■ WORK ORDER: From the entries below, transcribe exactly the lines between the line holding "Payment Method" and the line holding "software architecture", inclusive; skip all other lines.
*** Opening INFORMATION ***
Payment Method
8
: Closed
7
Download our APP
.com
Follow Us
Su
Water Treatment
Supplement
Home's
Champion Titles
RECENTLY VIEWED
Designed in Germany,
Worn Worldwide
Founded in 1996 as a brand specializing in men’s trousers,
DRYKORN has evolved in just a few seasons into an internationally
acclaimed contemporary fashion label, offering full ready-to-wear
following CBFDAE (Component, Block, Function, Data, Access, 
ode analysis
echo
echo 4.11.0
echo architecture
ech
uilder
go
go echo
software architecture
*** Closing INFORMATION ***
*** Opening INFORMATION ***
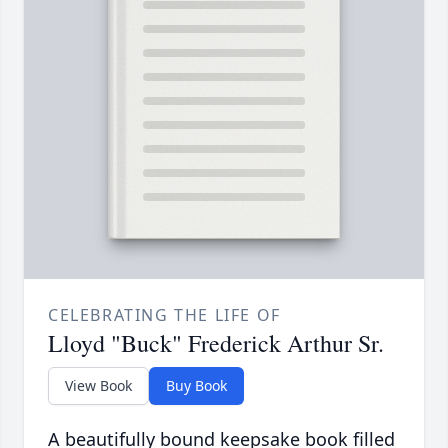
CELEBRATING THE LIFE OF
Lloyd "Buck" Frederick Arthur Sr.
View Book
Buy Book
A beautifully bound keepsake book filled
*** Closing INFORMATION ***
*** Opening INFORMATION ***
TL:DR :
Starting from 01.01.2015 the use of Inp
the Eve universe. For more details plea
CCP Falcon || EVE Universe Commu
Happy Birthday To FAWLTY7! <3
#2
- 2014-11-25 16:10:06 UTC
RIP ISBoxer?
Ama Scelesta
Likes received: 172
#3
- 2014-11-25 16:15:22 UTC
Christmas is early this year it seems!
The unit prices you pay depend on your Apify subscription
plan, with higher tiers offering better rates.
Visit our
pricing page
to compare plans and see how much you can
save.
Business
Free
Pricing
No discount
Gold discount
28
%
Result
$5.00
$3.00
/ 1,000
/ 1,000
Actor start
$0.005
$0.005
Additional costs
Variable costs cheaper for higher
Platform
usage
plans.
*** Closing INFORMATION ***
■ ANSWER SECTION:
Payment Method
8
: Closed
7
Download our APP
.com
Follow Us
Su
Water Treatment
Supplement
Home's
Champion Titles
RECENTLY VIEWED
Designed in Germany,
Worn Worldwide
Founded in 1996 as a brand specializing in men’s trousers,
DRYKORN has evolved in just a few seasons into an internationally
acclaimed contemporary fashion label, offering full ready-to-wear
following CBFDAE (Component, Block, Function, Data, Access, 
ode analysis
echo
echo 4.11.0
echo architecture
ech
uilder
go
go echo
software architecture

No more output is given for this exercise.